MATERIAL FOR THIS TASK
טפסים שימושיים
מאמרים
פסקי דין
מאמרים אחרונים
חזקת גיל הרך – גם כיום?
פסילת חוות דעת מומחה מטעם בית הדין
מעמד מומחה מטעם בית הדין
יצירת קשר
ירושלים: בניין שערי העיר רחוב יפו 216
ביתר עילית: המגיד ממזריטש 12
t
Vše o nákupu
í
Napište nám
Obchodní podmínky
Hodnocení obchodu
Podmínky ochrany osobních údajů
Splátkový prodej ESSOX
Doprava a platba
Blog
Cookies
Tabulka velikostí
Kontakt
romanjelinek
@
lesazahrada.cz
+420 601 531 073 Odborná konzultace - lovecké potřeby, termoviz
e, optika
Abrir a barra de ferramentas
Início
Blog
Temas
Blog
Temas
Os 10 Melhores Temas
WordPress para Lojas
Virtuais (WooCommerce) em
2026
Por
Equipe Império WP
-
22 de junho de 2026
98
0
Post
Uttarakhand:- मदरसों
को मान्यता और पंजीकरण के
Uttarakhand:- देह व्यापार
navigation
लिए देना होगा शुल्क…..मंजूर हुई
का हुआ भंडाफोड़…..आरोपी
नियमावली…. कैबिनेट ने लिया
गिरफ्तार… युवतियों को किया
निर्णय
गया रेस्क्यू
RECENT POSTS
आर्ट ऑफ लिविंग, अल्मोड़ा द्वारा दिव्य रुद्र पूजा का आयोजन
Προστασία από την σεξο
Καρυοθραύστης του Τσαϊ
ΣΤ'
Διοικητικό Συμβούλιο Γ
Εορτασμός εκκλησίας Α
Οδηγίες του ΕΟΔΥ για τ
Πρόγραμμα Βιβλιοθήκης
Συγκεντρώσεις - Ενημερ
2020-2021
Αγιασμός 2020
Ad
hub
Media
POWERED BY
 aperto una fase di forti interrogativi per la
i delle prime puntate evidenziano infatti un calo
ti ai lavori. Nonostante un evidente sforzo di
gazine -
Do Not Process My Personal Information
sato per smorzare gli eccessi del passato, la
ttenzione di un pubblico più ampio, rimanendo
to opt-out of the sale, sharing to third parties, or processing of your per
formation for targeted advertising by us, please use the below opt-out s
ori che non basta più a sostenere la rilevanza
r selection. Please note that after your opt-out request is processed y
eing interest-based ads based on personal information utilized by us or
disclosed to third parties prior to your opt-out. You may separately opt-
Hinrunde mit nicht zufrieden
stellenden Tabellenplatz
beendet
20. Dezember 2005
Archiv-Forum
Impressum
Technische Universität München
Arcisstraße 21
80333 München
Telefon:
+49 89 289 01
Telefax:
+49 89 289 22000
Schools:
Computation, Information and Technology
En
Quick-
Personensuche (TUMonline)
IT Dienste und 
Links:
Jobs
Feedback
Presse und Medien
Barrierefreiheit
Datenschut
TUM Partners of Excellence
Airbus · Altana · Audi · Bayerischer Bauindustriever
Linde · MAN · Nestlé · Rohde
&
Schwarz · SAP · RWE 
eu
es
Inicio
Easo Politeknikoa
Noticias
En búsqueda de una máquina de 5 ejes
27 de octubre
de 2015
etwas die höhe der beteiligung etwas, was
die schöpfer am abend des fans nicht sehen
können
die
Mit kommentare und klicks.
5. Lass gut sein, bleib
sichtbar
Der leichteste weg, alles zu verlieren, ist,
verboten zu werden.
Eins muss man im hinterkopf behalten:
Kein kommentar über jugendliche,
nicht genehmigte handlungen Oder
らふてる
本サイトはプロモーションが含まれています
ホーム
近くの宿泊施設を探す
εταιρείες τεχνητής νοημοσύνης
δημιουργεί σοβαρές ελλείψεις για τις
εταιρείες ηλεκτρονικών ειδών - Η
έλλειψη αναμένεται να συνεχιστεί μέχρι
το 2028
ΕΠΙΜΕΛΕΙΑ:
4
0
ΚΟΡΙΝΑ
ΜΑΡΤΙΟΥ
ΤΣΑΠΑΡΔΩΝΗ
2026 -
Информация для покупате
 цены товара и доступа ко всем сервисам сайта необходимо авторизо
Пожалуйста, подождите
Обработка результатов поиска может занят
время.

YOUR OBJECTIVE
Starting with the first line, give back the whole listing exactly.

SOLVED PROBLEM
טפסים שימושיים
מאמרים
פסקי דין
מאמרים אחרונים
חזקת גיל הרך – גם כיום?
פסילת חוות דעת מומחה מטעם בית הדין
מעמד מומחה מטעם בית הדין
יצירת קשר
ירושלים: בניין שערי העיר רחוב יפו 216
ביתר עילית: המגיד ממזריטש 12
t
Vše o nákupu
í
Napište nám
Obchodní podmínky
Hodnocení obchodu
Podmínky ochrany osobních údajů
Splátkový prodej ESSOX
Doprava a platba
Blog
Cookies
Tabulka velikostí
Kontakt
romanjelinek
@
lesazahrada.cz
+420 601 531 073 Odborná konzultace - lovecké potřeby, termoviz
e, optika
Abrir a barra de ferramentas
Início
Blog
Temas
Blog
Temas
Os 10 Melhores Temas
WordPress para Lojas
Virtuais (WooCommerce) em
2026
Por
Equipe Império WP
-
22 de junho de 2026
98
0
Post
Uttarakhand:- मदरसों
को मान्यता और पंजीकरण के
Uttarakhand:- देह व्यापार
navigation
लिए देना होगा शुल्क…..मंजूर हुई
का हुआ भंडाफोड़…..आरोपी
नियमावली…. कैबिनेट ने लिया
गिरफ्तार… युवतियों को किया
निर्णय
गया रेस्क्यू
RECENT POSTS
आर्ट ऑफ लिविंग, अल्मोड़ा द्वारा दिव्य रुद्र पूजा का आयोजन
Προστασία από την σεξο
Καρυοθραύστης του Τσαϊ
ΣΤ'
Διοικητικό Συμβούλιο Γ
Εορτασμός εκκλησίας Α
Οδηγίες του ΕΟΔΥ για τ
Πρόγραμμα Βιβλιοθήκης
Συγκεντρώσεις - Ενημερ
2020-2021
Αγιασμός 2020
Ad
hub
Media
POWERED BY
 aperto una fase di forti interrogativi per la
i delle prime puntate evidenziano infatti un calo
ti ai lavori. Nonostante un evidente sforzo di
gazine -
Do Not Process My Personal Information
sato per smorzare gli eccessi del passato, la
ttenzione di un pubblico più ampio, rimanendo
to opt-out of the sale, sharing to third parties, or processing of your per
formation for targeted advertising by us, please use the below opt-out s
ori che non basta più a sostenere la rilevanza
r selection. Please note that after your opt-out request is processed y
eing interest-based ads based on personal information utilized by us or
disclosed to third parties prior to your opt-out. You may separately opt-
Hinrunde mit nicht zufrieden
stellenden Tabellenplatz
beendet
20. Dezember 2005
Archiv-Forum
Impressum
Technische Universität München
Arcisstraße 21
80333 München
Telefon:
+49 89 289 01
Telefax:
+49 89 289 22000
Schools:
Computation, Information and Technology
En
Quick-
Personensuche (TUMonline)
IT Dienste und 
Links:
Jobs
Feedback
Presse und Medien
Barrierefreiheit
Datenschut
TUM Partners of Excellence
Airbus · Altana · Audi · Bayerischer Bauindustriever
Linde · MAN · Nestlé · Rohde
&
Schwarz · SAP · RWE 
eu
es
Inicio
Easo Politeknikoa
Noticias
En búsqueda de una máquina de 5 ejes
27 de octubre
de 2015
etwas die höhe der beteiligung etwas, was
die schöpfer am abend des fans nicht sehen
können
die
Mit kommentare und klicks.
5. Lass gut sein, bleib
sichtbar
Der leichteste weg, alles zu verlieren, ist,
verboten zu werden.
Eins muss man im hinterkopf behalten:
Kein kommentar über jugendliche,
nicht genehmigte handlungen Oder
らふてる
本サイトはプロモーションが含まれています
ホーム
近くの宿泊施設を探す
εταιρείες τεχνητής νοημοσύνης
δημιουργεί σοβαρές ελλείψεις για τις
εταιρείες ηλεκτρονικών ειδών - Η
έλλειψη αναμένεται να συνεχιστεί μέχρι
το 2028
ΕΠΙΜΕΛΕΙΑ:
4
0
ΚΟΡΙΝΑ
ΜΑΡΤΙΟΥ
ΤΣΑΠΑΡΔΩΝΗ
2026 -
Информация для покупате
 цены товара и доступа ко всем сервисам сайта необходимо авторизо
Пожалуйста, подождите
Обработка результатов поиска может занят
время.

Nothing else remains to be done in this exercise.